The popular jazz club, Bal Blomet leads the public and artists in the footsteps of the great figures who have frequented it from Man Ray to Ernest Heningway.
A generation eager for distractions
The Bal Blomet adventure began in 1924. Jean Rézard de Wouves, West Indian candidate for deputy, set up his campaign headquarters at 33, rue Blomet, in an 18th century house converted into a wine trade and then into a cabaret under the name of ” Bal Blomet”. To attract and retain the meager audience at his political meetings, Jean Rézard, a better musician than orator, sat down at the piano and played the music of his Caribbean origins with great success. The generation of the Roaring Twenties is then eager for distractions on a background of music and dreams of a new world in reaction to the sufferings of the Great War. We are frantically passionate about new cultures and new aesthetics such as Surrealism, Dadaism, Jazz, Art Deco…

An exotic atmosphere
The artists of the Roaring Twenties frequented the Bal Blomet assiduously to enjoy the exotic atmosphere: we came across Joséphine Baker, Foujita, Calder, Maurice Chevalier, Mistinguett and the muse Kiki de Montparnasse accompanied by Man Ray.

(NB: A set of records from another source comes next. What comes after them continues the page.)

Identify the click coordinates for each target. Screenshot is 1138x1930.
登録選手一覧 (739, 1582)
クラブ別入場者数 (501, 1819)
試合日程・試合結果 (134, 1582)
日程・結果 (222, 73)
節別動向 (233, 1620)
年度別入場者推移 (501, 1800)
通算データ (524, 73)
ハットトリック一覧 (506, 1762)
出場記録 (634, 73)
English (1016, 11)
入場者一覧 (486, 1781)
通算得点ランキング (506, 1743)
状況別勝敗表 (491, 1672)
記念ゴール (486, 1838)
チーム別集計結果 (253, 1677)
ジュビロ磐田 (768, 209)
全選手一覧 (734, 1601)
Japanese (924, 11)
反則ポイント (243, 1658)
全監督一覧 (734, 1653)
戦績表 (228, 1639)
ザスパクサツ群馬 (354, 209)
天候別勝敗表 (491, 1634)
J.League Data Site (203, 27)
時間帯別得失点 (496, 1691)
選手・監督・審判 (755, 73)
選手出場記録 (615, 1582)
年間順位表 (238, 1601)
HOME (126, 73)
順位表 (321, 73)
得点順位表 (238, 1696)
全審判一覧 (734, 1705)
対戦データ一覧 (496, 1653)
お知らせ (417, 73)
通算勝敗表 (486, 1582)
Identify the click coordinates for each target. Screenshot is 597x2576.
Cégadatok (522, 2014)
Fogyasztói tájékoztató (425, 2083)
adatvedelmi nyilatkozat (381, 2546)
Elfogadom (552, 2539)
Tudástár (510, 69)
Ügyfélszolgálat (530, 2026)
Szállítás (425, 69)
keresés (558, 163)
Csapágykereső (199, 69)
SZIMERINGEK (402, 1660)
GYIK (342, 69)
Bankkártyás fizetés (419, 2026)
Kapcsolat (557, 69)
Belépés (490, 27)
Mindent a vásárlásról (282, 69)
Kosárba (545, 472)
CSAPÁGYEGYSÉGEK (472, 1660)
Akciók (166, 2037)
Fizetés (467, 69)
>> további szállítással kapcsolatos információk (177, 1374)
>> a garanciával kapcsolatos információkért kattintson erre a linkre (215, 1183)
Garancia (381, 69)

American writers Ernest Hemingway, Francis Scott Fitzgerald, Henry Miller, meet there. The artists of 45 rue Blomet Joan Miro, André Masson, Francis Picabia, Robert Desnos and his surrealist friends meet Mondrian, an excellent dancer, or Kees van Dongen there. The Prince of Wales escapes from an official ceremony to slum it and offers generous tips to the musicians.

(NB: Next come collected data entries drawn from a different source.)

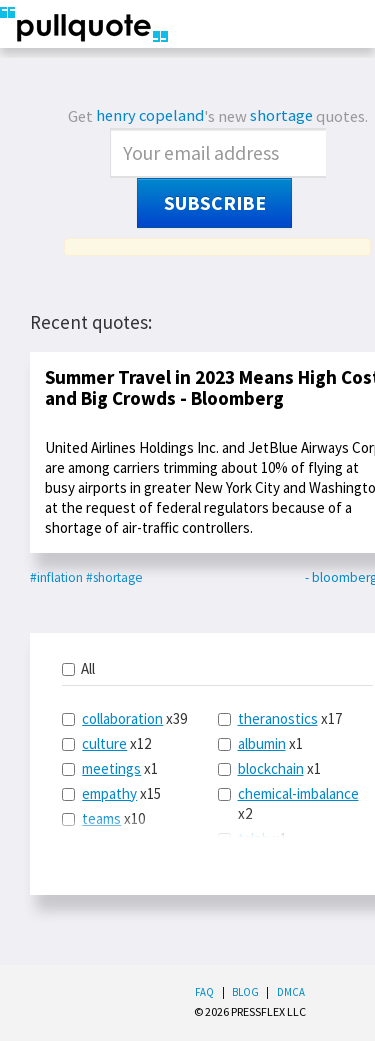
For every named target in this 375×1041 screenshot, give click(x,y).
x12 (106, 743)
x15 (111, 793)
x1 (110, 768)
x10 (103, 818)
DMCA (291, 992)
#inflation (56, 577)
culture (104, 743)
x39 (124, 718)
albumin (262, 743)
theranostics (278, 718)
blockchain (271, 768)
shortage (281, 115)
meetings (111, 768)
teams (101, 818)
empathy (109, 793)
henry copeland (150, 115)
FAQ (204, 992)
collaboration (122, 718)
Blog (245, 992)
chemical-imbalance (298, 793)
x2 (288, 803)
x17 (280, 718)
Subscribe (215, 203)
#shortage (114, 577)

A concert hall dedicated to jazz
Threatened with extinction, the elected representatives of the West Indies mobilized in 2010 to safeguard this testimony to the past. It was the crush of Guillaume Cornut, a former London trader and amateur pianist, who finally made it possible to bring this emblematic place of history back to life. The reopening took place in 2017. Renovated in a cabaret spirit, the establishment is composed of a concert hall mainly dedicated to jazz.